[Opening Entries provided section]
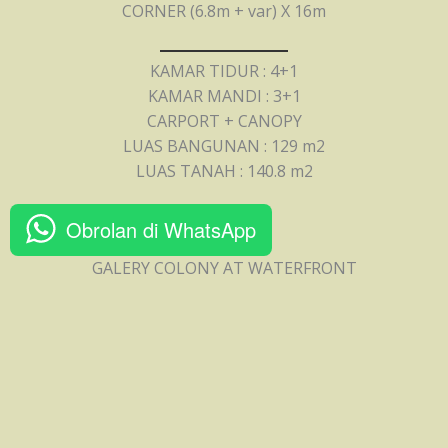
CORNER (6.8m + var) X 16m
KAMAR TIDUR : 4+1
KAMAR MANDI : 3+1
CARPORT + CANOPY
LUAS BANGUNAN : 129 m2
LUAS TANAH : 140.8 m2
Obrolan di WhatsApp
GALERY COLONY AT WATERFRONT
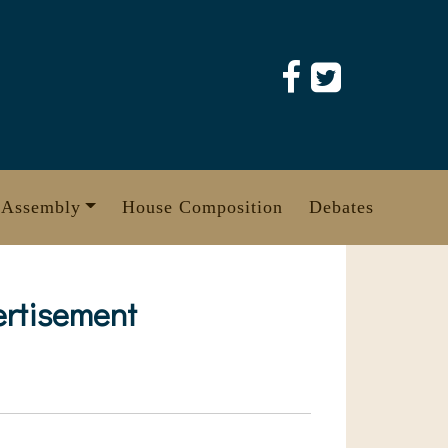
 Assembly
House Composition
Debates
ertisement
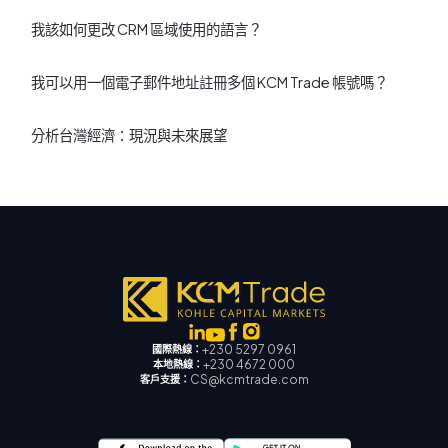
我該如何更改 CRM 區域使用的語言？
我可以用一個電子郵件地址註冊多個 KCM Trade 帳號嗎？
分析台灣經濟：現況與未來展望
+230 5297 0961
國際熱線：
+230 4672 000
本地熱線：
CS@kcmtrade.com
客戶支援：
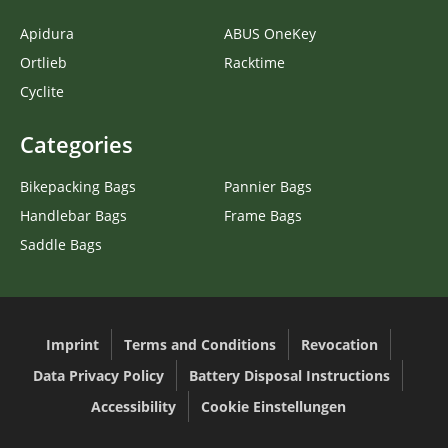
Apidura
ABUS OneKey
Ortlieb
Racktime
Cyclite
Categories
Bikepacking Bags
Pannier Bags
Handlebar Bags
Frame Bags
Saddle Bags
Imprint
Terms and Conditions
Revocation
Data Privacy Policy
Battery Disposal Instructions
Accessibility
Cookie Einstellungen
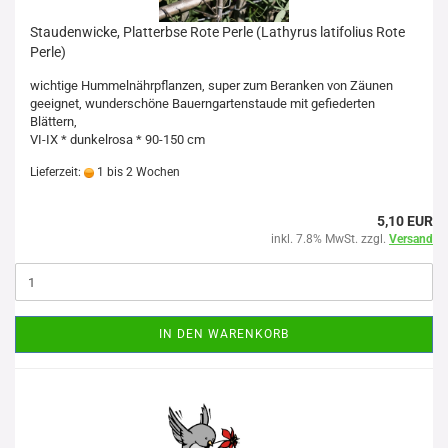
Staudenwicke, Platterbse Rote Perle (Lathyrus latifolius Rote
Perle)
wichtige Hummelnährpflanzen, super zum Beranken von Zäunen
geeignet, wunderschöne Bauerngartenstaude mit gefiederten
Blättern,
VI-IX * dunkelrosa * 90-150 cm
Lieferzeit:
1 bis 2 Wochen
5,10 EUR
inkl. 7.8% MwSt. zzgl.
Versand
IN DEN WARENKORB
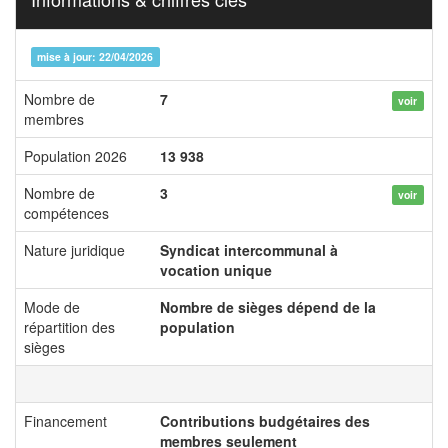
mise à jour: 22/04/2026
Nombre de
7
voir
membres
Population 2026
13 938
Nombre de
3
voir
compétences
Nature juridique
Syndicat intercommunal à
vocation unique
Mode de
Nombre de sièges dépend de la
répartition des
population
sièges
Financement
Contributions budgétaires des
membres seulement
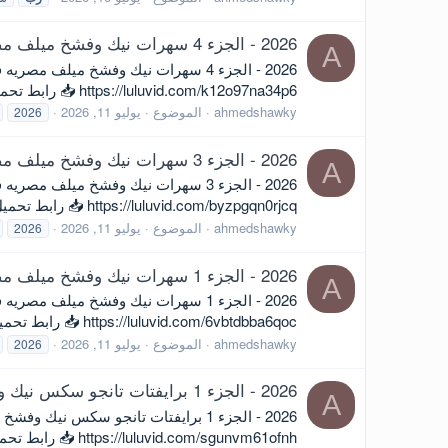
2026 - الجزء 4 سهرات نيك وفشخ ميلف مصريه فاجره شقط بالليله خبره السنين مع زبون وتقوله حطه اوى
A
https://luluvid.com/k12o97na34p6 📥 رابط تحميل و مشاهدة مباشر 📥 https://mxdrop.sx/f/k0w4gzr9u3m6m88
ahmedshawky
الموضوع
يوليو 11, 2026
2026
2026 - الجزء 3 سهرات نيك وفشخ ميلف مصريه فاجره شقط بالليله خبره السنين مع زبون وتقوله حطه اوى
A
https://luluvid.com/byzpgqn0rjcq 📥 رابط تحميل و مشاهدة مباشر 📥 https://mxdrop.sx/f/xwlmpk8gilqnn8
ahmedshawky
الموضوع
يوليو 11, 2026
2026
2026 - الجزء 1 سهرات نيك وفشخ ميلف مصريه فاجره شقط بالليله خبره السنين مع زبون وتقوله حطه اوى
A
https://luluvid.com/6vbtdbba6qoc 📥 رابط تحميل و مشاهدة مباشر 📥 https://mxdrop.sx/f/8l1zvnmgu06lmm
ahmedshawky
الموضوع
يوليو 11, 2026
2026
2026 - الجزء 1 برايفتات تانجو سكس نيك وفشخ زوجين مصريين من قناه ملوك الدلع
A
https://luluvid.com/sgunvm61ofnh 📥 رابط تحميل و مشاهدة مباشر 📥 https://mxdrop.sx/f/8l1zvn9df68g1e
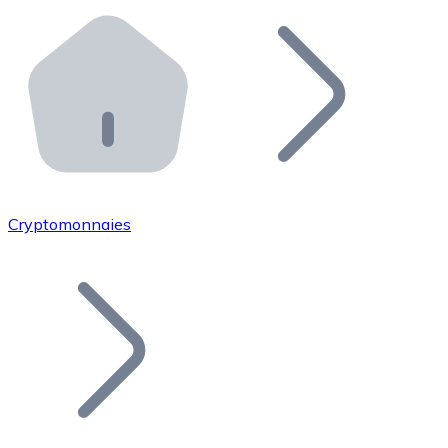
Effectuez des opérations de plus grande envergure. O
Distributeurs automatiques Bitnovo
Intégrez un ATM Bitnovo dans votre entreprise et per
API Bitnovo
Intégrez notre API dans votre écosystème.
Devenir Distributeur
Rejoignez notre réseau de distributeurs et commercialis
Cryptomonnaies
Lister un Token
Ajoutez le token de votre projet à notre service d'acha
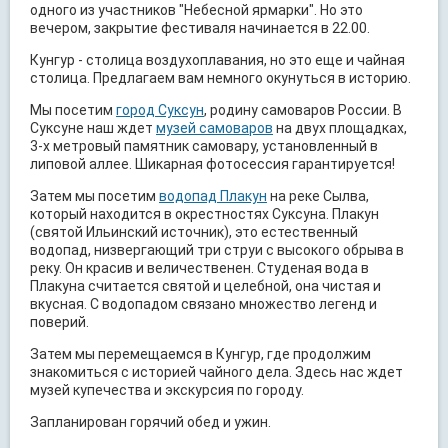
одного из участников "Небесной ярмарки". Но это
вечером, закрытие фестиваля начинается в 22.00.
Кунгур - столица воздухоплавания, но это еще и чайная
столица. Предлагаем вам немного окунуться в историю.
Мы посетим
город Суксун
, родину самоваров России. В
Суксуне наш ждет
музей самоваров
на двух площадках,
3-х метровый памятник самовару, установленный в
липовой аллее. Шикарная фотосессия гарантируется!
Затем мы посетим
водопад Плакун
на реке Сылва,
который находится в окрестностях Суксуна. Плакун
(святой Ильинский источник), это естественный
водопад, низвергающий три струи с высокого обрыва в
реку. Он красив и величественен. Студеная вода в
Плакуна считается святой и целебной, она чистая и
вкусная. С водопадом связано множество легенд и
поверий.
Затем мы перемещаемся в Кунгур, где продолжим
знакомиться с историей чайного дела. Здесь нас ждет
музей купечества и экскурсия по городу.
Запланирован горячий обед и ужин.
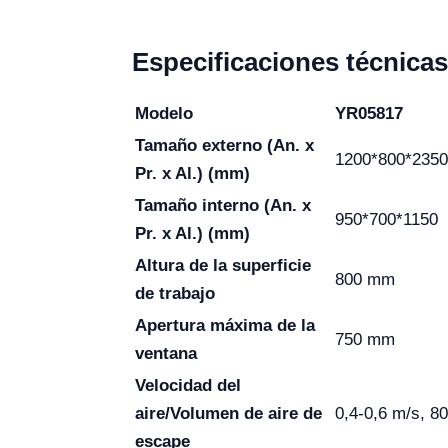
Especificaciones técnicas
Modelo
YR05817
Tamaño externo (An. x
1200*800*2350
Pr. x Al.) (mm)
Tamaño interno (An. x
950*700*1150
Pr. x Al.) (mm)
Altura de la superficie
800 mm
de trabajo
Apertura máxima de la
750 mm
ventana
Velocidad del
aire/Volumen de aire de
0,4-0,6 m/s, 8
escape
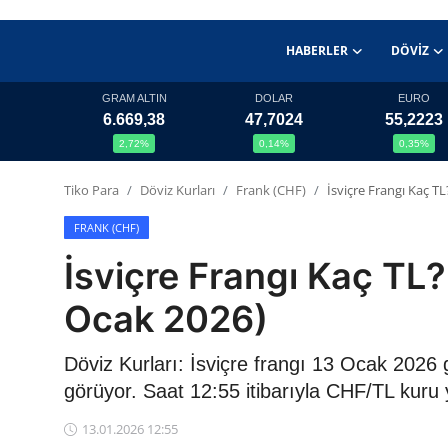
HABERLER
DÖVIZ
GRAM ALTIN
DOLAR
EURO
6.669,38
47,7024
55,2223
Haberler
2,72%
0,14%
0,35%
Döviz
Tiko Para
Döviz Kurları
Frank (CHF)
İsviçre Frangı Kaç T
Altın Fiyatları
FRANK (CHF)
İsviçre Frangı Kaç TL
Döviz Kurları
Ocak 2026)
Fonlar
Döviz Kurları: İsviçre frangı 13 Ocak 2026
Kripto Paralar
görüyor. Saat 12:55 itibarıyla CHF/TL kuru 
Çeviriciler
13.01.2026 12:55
[Closing Entries provided section]
=== Exercise description ===
Begin with the first line of the entries above and write out each line exactly, ending with the line containing "wichtige Hummelnährpflanzen, super". Leave out pictures.

=== Response to the exercise ===
CORNER (6.8m + var) X 16m
KAMAR TIDUR : 4+1
KAMAR MANDI : 3+1
CARPORT + CANOPY
LUAS BANGUNAN : 129 m2
LUAS TANAH : 140.8 m2
Obrolan di WhatsApp
GALERY COLONY AT WATERFRONT
 Assembly
House Composition
Debates
ertisement
我該如何更改 CRM 區域使用的語言？
我可以用一個電子郵件地址註冊多個 KCM Trade 帳號嗎？
分析台灣經濟：現況與未來展望
+230 5297 0961
國際熱線：
+230 4672 000
本地熱線：
CS@kcmtrade.com
客戶支援：
Apidura
ABUS OneKey
Ortlieb
Racktime
Cyclite
Categories
Bikepacking Bags
Pannier Bags
Handlebar Bags
Frame Bags
Saddle Bags
Imprint
Terms and Conditions
Revocation
Data Privacy Policy
Battery Disposal Instructions
Accessibility
Cookie Einstellungen
Staudenwicke, Platterbse Rote Perle (Lathyrus latifolius Rote
Perle)
wichtige Hummelnährpflanzen, super zum Beranken von Zäunen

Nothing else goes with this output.